The students reminded me that college professors and college reading list authors — the likely culprits in any effort to inject critical race theory into young minds — are often not regarded by this age group as purveyors of revealed truth. They indicated if their college had such a survey they would try to give the surveyors their honest view, no matter how complicated.
This is from Isabella Rosario-Blake, about to start her freshman year at the University of Chicago: “Critical theory originates from the Frankfurt School’s philosophical approach, which was led by notable philosophers and sociologists such as Theodor Adorno and Max Horkheimer. Critical race theory specifically began in legal studies (e.g. Derrick A. Bell Jr., Kimberlé Williams Crenshaw, Richard Delgado), but the terminology has trickled into other analysis. The new political definition of CRT is alienated from its original context and has become a catch all for various teaching reforms that attempt to include more discussions of race.”
Viewpoint diversity questionnaires will likely ask students if they are being taught that White people are responsible for institutional racism. Rosario-Blake rejected that suggestion.
“So-called anti-racist education is not the sort of traumatic experience that parents, politicians, and journalists seem to think,” she told me. “First of all, most of the teachers at my school are White, so they are not going to teach us to hate other White people.”

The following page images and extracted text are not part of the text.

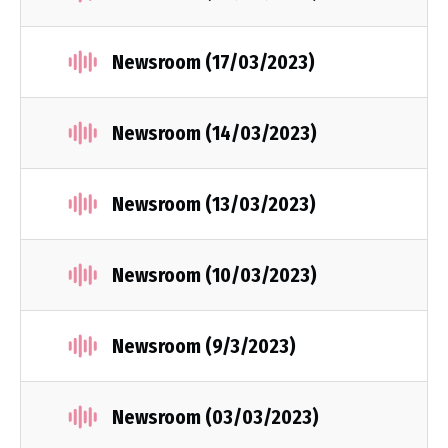
Newsroom (17/03/2023)
Newsroom (14/03/2023)
Newsroom (13/03/2023)
Newsroom (10/03/2023)
Newsroom (9/3/2023)
Newsroom (03/03/2023)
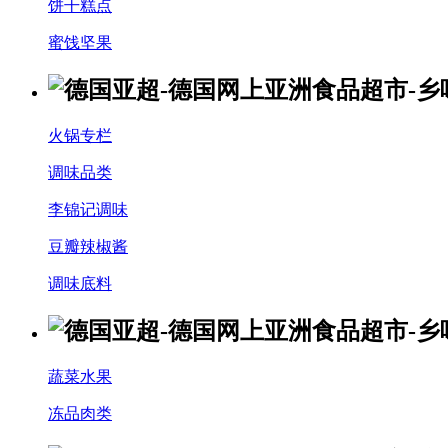
饼干糕点
蜜饯坚果
火锅专栏
调味品类
李锦记调味
豆瓣辣椒酱
调味底料
蔬菜水果
冻品肉类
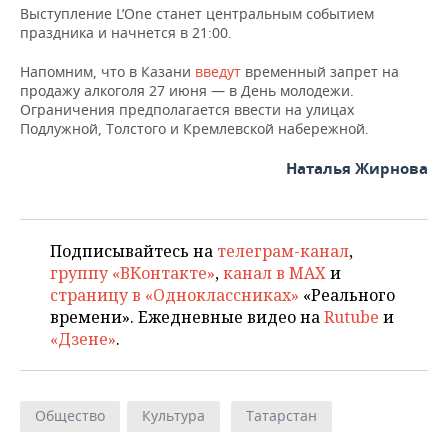
ВОДНЫЕ ВИДЫ СПОРТА
ОБРАЗОВАНИЕ
Выступление L’One станет центральным событием
праздника и начнется в 21:00.
ХОККЕЙ С МЯЧОМ
ПРОИСШЕСТВИЯ
Напомним, что в Казани
введут
временный запрет на
продажу алкоголя 27 июня — в День молодежи.
Ограничения предполагается ввести на улицах
Подлужной, Толстого и Кремлевской набережной.
Наталья Жирнова
Подписывайтесь на
телеграм-канал
,
группу «ВКонтакте»
,
канал в MAX
и
страницу в «Одноклассниках»
«Реального
времени». Ежедневные видео на
Rutube
и
«Дзене»
.
Общество
Культура
Татарстан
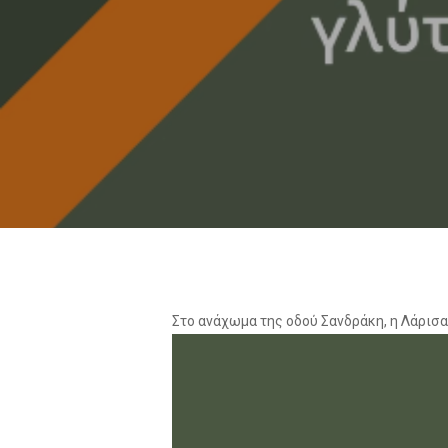
Στο ανάχωμα της οδού Σανδράκη, η Λάρισα
Πρόγραμμα
Αναπαραγωγής
Βίντεο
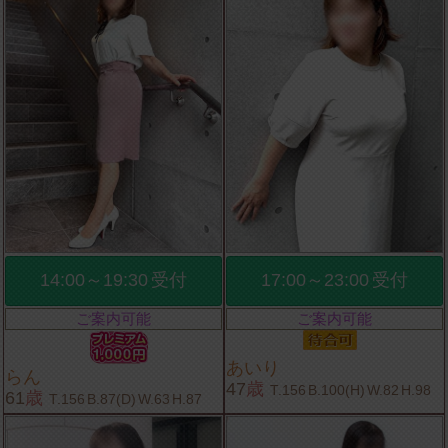
14:00～19:30
受付
17:00～23:00
受付
ご案内可能
ご案内可能
あいり
らん
47
歳
T.156
B.100(H)
W.82
H.98
61
歳
T.156
B.87(D)
W.63
H.87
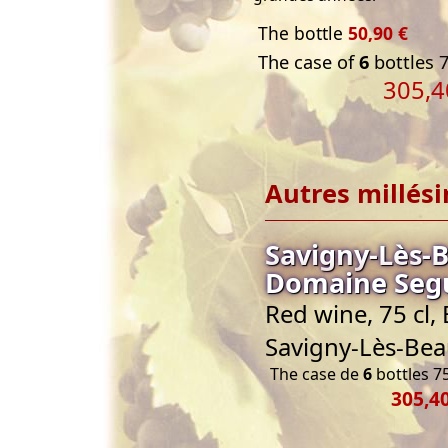
The bottle
50,90 €
The case of
6
bottles 7
305,4
Autres millés
Savigny-Lès-B
Domaine Seg
Red wine, 75 cl
Savigny-Lès-Be
The case de
6
bottles 75
305,40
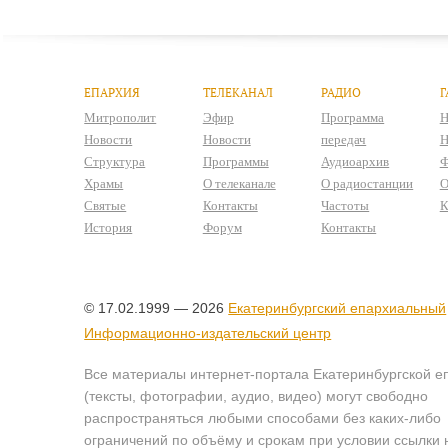
ЕПАРХИЯ
ТЕЛЕКАНАЛ
РАДИО
Г
Митрополит
Эфир
Программа
Н
Новости
Новости
передач
Н
Структура
Программы
Аудиоархив
Ф
Храмы
О телеканале
О радиостанции
О
Святые
Контакты
Частоты
К
История
Форум
Контакты
© 17.02.1999 — 2026
Екатеринбургский епархиальный
Информационно-издательский центр
Все материалы интернет-портала Екатеринбургской е
(тексты, фотографии, аудио, видео) могут свободно
распространяться любыми способами без каких-либо
ограничений по объёму и срокам при условии ссылки 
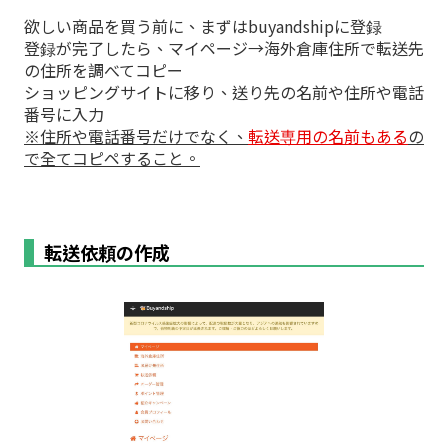
欲しい商品を買う前に、まずはbuyandshipに登録
登録が完了したら、マイページ→海外倉庫住所で転送先
の住所を調べてコピー
ショッピングサイトに移り、送り先の名前や住所や電話
番号に入力
※住所や電話番号だけでなく、
転送専用の名前もある
の
で全てコピペすること。
転送依頼の作成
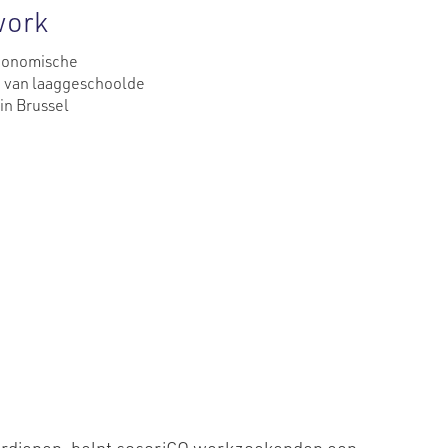
work
conomische
e van laaggeschoolde
in Brussel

Such surveys may need a way to measure this generation’s distrust of the people carrying on the debate. Caleb Lee, entering his freshman year at Yale University, said that “the way Critical Race Theory is discussed in the media is often not very academic and is typically used alongside buzzer words such as ‘reverse-racism’ to evoke a visceral response from its audience. It is seldom ever defined in many shows and articles.”

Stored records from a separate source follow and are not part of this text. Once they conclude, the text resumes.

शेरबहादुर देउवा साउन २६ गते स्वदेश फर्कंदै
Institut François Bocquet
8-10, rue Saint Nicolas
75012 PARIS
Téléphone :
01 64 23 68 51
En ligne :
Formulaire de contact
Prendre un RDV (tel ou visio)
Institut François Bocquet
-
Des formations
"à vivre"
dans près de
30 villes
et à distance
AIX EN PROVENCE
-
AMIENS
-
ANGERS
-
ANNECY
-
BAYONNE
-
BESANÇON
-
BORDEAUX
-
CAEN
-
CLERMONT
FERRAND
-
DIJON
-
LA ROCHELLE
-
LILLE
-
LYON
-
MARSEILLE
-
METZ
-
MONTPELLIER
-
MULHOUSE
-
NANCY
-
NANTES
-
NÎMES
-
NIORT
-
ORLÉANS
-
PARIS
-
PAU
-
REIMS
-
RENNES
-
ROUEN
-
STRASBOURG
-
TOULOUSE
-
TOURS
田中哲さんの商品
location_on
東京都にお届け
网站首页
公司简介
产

The students I contacted made points I don’t hear discussed much on cable news. Walter Liu, a sophomore at Episcopal High School in Alexandria, Va., connected the debate to the harm done to his grandfather during the 1960s Cultural Revolution in China. Because Liu’s great-grandfather was an official in the Manchukuo Japanese puppet state before and during World War II, Liu’s grandfather was labeled a “posterity of class enemy” even though he was, Liu said, “a diligent mine engineer.”
“He missed out on many promotions in his career and was abused a few times by people,” Liu said. “It is unfair for people to be responsible for the actions of their previous generations. It is also wrong to assume that all individuals of the same race will have the same mind-set.”
I acknowledge many college students won’t be interested in this issue and won’t encounter critical race theory in their classes. The most popular major at the University of Florida is business and management. But the university does require three credits in “diversity” classes, which might mention the theory. And just being surveyed could spark an interest.
The students I contacted said they heard little or no talk of critical race theory in high school. They said they don’t fear brainwashing in college. But they also don’t like some of what they’re hearing about the theory’s alleged academic effect. Austin Sarker-Young, a senior at the Wilmington Friends School in Wilmington, Del., said he opposes Princeton removing the Greek and Latin language requirement from its classics department. If that was to attract more Black students, it should be mentioned that “W.E.B. Dubois, one of the principal founders of the NAACP, taught Greek and Latin,” he said.
When Florida completes its survey, I hope it releases the results, with quotes from those surveyed. That may be a thick volume, but we all could use a better sense of what our young people are thinking.